=== Records for this exercise ===
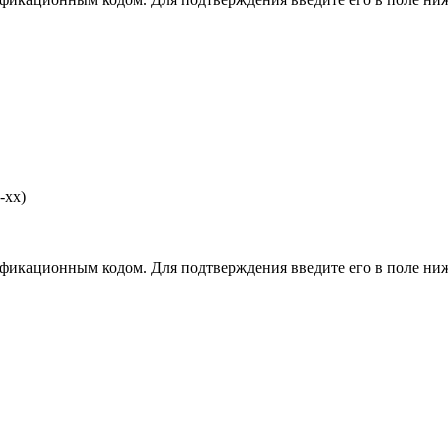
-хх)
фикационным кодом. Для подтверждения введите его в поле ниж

==

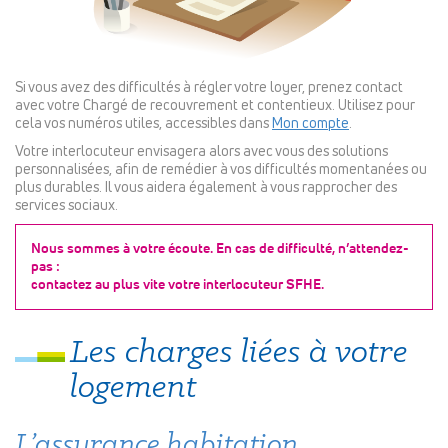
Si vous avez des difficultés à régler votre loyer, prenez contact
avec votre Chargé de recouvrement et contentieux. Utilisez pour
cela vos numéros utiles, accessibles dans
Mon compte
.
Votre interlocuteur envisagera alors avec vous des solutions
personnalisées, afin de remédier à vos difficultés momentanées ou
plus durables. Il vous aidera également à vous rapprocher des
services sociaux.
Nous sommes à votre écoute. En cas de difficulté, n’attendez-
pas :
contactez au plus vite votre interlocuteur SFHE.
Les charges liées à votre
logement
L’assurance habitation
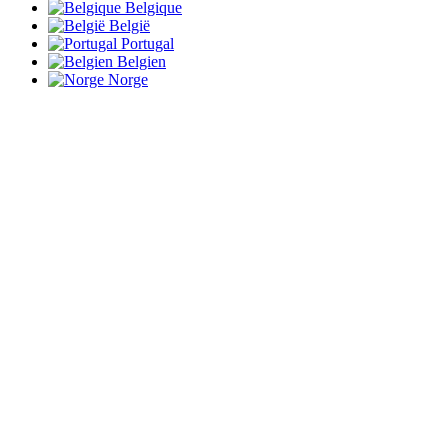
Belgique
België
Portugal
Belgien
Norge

=== Aim of the task ===
Scan the records above and show every line in which the word "difficultés" occurs.

=== Answer to the problem ===
Si vous avez des difficultés à régler votre loyer, prenez contact
personnalisées, afin de remédier à vos difficultés momentanées ou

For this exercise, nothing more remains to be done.